Continuing the discussion from PCT vs Free Energy (Specification versus Prediction):

I think the term that best describes input functions is “perceptual functions”. The perceptual functions in PCT are assumed to be neural networks that act as *mathematical functions* that take afferent neural signals as inputs and produce a single afferent signal as output.

I think what is really needed is to figure out what it is about these perceptual functions that gets reorganized when reorganization occurs. You talk about reorganizing “input functions” quite a bit when you talk about reorganization but it’s never been clear to me what it is about these functions that you think is being reorganized. I see three possibilities:

- The inputs to the function
- The parameters of the function
- The nature of the function itself

I think 1) and 2) are physiologically feasible, can be accomplished in a reasonably short time and that the effectiveness of both has been demonstrated in Bill Powers’ simulation of reorganization that was rewritten in Java by Mark Smith.
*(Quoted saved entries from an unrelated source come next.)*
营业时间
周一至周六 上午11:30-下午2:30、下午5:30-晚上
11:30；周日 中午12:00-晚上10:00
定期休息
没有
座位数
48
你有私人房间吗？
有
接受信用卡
I think 3) may be physiologically possible but I don’t believe it could be accomplished in a reasonably short time – especially if the nature of the function that needs to be constructed is particularly complex. I also know of no model of reorganization where reorganization of the perceptual functions involves changing the nature of the function itself.

In Bill’s model of reorganization of the perceptual functions, all the perceptual functions that are reorganized are of the same type. They are linear functions of the form:

p = a.1 * x.1 + a.2 * x.2…+ a.n * x.n.

The reorganization involves random change of the parameters of this function (the a.i’s), which is type 2) reorganization. When a parameter goes to 0 it reorganization has functionally removed the corresponding input (the corresponding x.i), which is type 1) reorganization.

It seems to me that 3)-type reorganization of perceptual functions is inconsistent with the current version of the PCT model, which posits that there are about 10 different ways in which all humans perceive the world. This implies that humans have about 10 different types of perceptual functions. A considerable amount of research is needed to test whether or not this conjecture is true. But if it is, it suggests that all people come into the world with the *same 10 types of perceptual functions* “built in”. It seems highly unlikely that these *same 10 types* of perceptual functions would be built by everyone from scratch by random reorganization.

It also seems unlikely that reorganization could regularly come up with a completely new perceptual function type as a way of solving control problems. Such a change would result in a completely new way of experiencing the world. But may it could. I’d be interested in seeing any relevant data on this.

I think it would be worthwhile to try to figure out how to determine which of these three different possible ways of reorganizing perceptual functions is going on in any particular learning situation.